通過這種形式,我們可以一目瞭然的檢視到各節點的執行情況(running,failing等等),而這些資訊都是通過Monit來獲取的。


什麼是Monit

Monit是一個跨平臺的用來監控Unix/linux系統(比如Linux、BSD、OSX、Solaris)的工具。Monit特別易於安裝,而且非常輕量級(只有500KB大小),並且不依賴任何第三方程式、外掛或者庫。然而,Monit可以勝任全面監控、程序狀態監控、檔案系統變動監控、郵件通知和對核心服務的自定義動作等場景。易於安裝、輕量級的實現以及強大的功能,讓Monit成為一個理想的後備監控工具。
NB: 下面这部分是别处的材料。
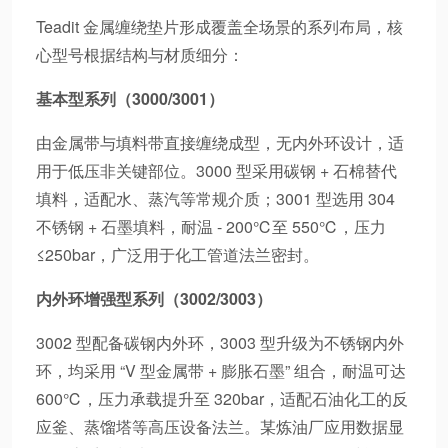
Teadit 金属缠绕垫片形成覆盖全场景的系列布局，核
心型号根据结构与材质细分：
基本型系列（3000/3001）
由金属带与填料带直接缠绕成型，无内外环设计，适
用于低压非关键部位。3000 型采用碳钢 + 石棉替代
填料，适配水、蒸汽等常规介质；3001 型选用 304
不锈钢 + 石墨填料，耐温 - 200℃至 550℃，压力
≤250bar，广泛用于化工管道法兰密封。
内外环增强型系列（3002/3003）
3002 型配备碳钢内外环，3003 型升级为不锈钢内外
环，均采用 “V 型金属带 + 膨胀石墨” 组合，耐温可达
600℃，压力承载提升至 320bar，适配石油化工的反
应釜、蒸馏塔等高压设备法兰。某炼油厂应用数据显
Monit 包含一個內嵌的 HTTP(S) Web 介面,可以使用瀏覽器方便地檢視 Monit 所監視的服務。


BOSH中的Monit

我們可以登入到cloudfoundry的節點上,在每一個節點上我們都可以發現/var/vcap/bosh/bin/monit這個可執行檔案,執行 monit -h檢視一下monit可以做哪些事:
[email protected]:/var/vcap/bosh/bin# ./monit -h
Usage: monit [options] {arguments}
Options are as follows:
 -c file       Use this control file
 -d n          Run as a daemon once per n seconds
 -g name       Set group name for start, stop, restart, monitor and unmonitor
 -l logfile    Print log information to this file
 -p pidfile    Use this lock file in daemon mode
 -s statefile  Set the file monit should write state information to
 -I            Do not run in background (needed for run from init)
 -t            Run syntax check for the control file
 -v            Verbose mode, work noisy (diagnostic output)
 -H [filename] Print SHA1 and MD5 hashes of the file or of stdin if the
               filename is omited; monit will exit afterwards
 -V            Print version number and patchlevel
 -h            Print this text
Optional action arguments for non-daemon mode are as follows:
 start all           - Start all services
 start name          - Only start the named service
 stop all            - Stop all services
 stop name           - Only stop the named service
 restart all         - Stop and start all services
 restart name        - Only restart the named service
 monitor all         - Enable monitoring of all services
 monitor name        - Only enable monitoring of the named service
 unmonitor all       - Disable monitoring of all services
 unmonitor name      - Only disable monitoring of the named service
 reload              - Reinitialize monit
 status              - Print full status information for each service
 summary             - Print short status information for each service
 quit                - Kill monit daemon process
 validate            - Check all services and start if not running
 procmatch <pattern> - Test process matching pattern

(Action arguments operate on services defined in the control file)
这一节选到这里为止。